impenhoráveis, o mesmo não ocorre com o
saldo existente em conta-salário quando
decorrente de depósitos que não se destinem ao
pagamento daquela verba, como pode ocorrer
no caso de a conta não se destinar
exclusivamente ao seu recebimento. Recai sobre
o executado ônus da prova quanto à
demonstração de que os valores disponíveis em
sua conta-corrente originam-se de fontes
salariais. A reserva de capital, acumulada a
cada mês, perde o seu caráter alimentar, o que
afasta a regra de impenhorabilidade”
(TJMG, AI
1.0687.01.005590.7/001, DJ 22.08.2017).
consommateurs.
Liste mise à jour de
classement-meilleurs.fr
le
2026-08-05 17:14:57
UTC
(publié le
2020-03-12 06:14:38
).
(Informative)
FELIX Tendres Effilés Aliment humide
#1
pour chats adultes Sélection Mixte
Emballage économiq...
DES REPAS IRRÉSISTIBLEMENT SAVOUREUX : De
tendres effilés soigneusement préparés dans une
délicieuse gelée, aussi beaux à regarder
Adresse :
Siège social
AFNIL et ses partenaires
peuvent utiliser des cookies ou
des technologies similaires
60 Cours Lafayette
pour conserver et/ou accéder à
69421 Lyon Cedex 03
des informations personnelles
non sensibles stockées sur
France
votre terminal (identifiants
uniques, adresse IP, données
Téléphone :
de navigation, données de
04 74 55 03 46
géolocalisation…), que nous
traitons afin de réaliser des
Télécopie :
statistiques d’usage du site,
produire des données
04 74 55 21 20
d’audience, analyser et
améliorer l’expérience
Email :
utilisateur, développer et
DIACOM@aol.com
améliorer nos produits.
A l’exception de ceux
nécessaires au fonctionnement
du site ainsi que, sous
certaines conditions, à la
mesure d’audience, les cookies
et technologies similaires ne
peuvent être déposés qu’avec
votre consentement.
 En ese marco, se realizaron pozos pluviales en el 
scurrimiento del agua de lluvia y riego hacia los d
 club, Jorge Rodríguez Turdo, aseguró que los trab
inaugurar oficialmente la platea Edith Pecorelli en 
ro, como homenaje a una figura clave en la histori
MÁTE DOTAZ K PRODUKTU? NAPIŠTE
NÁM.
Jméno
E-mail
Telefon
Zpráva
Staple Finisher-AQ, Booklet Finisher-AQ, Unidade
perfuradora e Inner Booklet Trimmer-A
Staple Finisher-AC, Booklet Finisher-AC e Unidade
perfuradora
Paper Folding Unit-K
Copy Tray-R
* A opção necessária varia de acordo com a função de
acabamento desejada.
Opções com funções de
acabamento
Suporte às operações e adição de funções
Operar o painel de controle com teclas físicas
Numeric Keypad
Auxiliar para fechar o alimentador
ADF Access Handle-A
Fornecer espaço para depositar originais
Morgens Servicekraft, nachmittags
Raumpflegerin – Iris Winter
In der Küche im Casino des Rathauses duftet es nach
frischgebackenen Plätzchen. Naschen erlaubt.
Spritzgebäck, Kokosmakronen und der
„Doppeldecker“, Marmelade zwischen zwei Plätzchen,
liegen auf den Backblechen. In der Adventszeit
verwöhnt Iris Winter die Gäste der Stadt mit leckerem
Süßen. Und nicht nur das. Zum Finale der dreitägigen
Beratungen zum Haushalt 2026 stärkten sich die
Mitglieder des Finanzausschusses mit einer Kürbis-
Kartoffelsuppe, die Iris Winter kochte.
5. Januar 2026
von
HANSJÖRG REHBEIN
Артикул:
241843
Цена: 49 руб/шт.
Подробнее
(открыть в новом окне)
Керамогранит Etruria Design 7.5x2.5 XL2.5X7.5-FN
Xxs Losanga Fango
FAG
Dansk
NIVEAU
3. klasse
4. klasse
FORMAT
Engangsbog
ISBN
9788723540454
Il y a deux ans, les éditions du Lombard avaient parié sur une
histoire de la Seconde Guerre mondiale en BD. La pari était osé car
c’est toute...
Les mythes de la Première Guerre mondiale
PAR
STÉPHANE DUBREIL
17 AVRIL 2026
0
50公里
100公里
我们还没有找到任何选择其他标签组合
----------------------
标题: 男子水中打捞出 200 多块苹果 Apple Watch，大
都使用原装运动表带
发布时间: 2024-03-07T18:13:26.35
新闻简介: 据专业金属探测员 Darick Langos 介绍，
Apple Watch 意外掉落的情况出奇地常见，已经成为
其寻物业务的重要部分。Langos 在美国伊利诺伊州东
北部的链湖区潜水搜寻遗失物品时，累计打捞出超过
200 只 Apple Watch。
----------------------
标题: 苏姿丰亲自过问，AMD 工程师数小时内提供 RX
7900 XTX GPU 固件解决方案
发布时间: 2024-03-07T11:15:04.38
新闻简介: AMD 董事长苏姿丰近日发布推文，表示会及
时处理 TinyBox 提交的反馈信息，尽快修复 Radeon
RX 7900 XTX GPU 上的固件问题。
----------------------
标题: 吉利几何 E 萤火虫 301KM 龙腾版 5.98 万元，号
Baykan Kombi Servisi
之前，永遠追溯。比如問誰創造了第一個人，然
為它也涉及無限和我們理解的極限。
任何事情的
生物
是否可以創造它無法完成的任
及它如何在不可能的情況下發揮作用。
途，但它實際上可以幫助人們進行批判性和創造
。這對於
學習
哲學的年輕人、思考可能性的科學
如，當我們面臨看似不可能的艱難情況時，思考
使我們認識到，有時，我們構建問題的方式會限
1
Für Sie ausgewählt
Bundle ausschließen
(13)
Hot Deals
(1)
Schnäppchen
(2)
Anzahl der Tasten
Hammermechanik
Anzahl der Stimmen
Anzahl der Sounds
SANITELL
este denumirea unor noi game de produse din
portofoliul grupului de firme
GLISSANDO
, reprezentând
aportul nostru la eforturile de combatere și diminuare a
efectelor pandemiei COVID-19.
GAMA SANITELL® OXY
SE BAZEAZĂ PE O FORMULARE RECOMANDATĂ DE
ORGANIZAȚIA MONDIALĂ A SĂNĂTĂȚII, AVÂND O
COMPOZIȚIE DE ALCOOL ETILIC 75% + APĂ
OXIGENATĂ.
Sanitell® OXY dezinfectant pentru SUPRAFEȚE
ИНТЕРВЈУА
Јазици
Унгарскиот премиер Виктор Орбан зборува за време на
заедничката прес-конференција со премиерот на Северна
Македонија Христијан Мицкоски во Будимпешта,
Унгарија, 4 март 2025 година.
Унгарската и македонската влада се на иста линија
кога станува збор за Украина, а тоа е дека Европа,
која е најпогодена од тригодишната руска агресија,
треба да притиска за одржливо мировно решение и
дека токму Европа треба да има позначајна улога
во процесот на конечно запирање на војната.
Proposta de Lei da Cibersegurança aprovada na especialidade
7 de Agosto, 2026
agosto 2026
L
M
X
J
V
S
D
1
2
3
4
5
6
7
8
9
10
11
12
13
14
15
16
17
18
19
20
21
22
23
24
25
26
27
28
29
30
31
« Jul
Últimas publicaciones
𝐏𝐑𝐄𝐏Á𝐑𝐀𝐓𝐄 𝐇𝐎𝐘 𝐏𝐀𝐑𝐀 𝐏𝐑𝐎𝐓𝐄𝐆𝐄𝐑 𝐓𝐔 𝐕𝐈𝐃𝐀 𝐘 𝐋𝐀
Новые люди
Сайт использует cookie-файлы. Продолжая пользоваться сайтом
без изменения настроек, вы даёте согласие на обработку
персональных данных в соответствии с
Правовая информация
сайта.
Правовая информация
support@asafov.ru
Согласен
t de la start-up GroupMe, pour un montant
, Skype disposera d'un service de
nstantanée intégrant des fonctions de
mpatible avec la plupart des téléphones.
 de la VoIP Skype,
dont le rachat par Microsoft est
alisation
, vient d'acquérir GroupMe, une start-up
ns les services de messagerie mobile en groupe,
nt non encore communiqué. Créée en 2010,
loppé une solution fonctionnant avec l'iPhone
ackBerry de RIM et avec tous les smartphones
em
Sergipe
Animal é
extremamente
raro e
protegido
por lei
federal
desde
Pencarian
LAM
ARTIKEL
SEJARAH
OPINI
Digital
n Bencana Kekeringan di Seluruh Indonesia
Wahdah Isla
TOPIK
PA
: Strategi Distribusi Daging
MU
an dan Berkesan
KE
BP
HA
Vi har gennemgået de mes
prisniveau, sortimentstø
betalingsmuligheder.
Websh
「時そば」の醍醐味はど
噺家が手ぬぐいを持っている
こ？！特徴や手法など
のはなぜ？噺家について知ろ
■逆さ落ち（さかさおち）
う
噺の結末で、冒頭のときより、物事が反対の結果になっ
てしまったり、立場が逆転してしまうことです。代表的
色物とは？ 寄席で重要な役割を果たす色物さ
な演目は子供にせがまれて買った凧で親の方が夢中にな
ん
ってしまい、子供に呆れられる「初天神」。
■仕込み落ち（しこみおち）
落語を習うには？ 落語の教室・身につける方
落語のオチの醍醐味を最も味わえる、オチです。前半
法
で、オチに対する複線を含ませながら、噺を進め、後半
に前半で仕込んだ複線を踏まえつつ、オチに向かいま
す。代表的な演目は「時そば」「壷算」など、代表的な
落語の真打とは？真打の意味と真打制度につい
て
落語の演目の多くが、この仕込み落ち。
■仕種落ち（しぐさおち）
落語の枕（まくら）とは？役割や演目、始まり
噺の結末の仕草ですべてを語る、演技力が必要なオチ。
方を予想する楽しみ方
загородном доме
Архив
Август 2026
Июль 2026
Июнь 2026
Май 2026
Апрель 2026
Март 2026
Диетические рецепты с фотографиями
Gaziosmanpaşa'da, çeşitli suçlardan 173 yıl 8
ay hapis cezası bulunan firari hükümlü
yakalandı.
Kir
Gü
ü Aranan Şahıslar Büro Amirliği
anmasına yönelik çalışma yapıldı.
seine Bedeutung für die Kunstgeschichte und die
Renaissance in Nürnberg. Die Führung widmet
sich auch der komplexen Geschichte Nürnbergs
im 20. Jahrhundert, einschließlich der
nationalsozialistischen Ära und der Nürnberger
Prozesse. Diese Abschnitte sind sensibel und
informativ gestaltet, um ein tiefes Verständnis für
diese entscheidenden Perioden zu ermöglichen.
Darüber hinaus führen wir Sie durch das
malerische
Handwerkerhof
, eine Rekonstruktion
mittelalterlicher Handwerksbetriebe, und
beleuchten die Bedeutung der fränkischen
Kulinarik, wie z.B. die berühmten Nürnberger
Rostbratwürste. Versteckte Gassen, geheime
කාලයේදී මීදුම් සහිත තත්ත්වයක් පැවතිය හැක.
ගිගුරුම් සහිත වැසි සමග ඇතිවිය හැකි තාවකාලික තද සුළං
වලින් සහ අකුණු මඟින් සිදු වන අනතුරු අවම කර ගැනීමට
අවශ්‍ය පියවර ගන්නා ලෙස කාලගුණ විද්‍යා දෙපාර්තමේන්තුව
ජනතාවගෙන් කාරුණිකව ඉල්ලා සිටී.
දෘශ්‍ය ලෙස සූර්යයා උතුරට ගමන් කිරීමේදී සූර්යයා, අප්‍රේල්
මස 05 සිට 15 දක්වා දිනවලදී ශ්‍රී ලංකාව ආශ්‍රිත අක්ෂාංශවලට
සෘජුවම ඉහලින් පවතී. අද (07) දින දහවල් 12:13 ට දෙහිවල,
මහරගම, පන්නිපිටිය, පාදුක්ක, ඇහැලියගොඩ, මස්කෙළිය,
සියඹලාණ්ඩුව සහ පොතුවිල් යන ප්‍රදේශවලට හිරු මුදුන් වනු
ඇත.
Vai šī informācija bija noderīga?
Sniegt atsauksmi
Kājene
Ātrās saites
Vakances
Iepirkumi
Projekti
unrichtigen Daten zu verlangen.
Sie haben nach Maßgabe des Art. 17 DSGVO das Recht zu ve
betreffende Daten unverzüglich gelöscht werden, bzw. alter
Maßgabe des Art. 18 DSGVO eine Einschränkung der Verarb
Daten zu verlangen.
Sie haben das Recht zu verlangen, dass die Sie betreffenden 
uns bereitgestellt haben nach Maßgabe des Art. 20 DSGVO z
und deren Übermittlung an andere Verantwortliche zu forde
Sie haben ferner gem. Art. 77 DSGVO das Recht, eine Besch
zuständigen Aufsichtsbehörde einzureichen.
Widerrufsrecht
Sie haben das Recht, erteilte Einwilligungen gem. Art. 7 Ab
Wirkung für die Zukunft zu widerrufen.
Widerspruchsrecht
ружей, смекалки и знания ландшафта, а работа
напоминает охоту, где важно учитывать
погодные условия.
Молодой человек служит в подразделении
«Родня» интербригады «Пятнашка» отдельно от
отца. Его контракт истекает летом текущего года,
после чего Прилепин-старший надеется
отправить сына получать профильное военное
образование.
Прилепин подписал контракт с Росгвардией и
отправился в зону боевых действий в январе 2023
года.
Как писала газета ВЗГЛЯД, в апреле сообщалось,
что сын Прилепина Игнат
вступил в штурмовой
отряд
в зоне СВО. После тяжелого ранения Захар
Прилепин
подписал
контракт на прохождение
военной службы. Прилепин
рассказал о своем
◆ ◆ ◆ ◆
Task details >> From the entries above, give again exactly the lines running from the line with "Македонија Христијан Мицкоски" to the line with "t de la start-up GroupMe, pour un montant"; include both of those lines.

Result for this task >>
Македонија Христијан Мицкоски во Будимпешта,
Унгарија, 4 март 2025 година.
Унгарската и македонската влада се на иста линија
кога станува збор за Украина, а тоа е дека Европа,
која е најпогодена од тригодишната руска агресија,
треба да притиска за одржливо мировно решение и
дека токму Европа треба да има позначајна улога
во процесот на конечно запирање на војната.
Proposta de Lei da Cibersegurança aprovada na especialidade
7 de Agosto, 2026
agosto 2026
L
M
X
J
V
S
D
1
2
3
4
5
6
7
8
9
10
11
12
13
14
15
16
17
18
19
20
21
22
23
24
25
26
27
28
29
30
31
« Jul
Últimas publicaciones
𝐏𝐑𝐄𝐏Á𝐑𝐀𝐓𝐄 𝐇𝐎𝐘 𝐏𝐀𝐑𝐀 𝐏𝐑𝐎𝐓𝐄𝐆𝐄𝐑 𝐓𝐔 𝐕𝐈𝐃𝐀 𝐘 𝐋𝐀
Новые люди
Сайт использует cookie-файлы. Продолжая пользоваться сайтом
без изменения настроек, вы даёте согласие на обработку
персональных данных в соответствии с
Правовая информация
сайта.
Правовая информация
support@asafov.ru
Согласен
t de la start-up GroupMe, pour un montant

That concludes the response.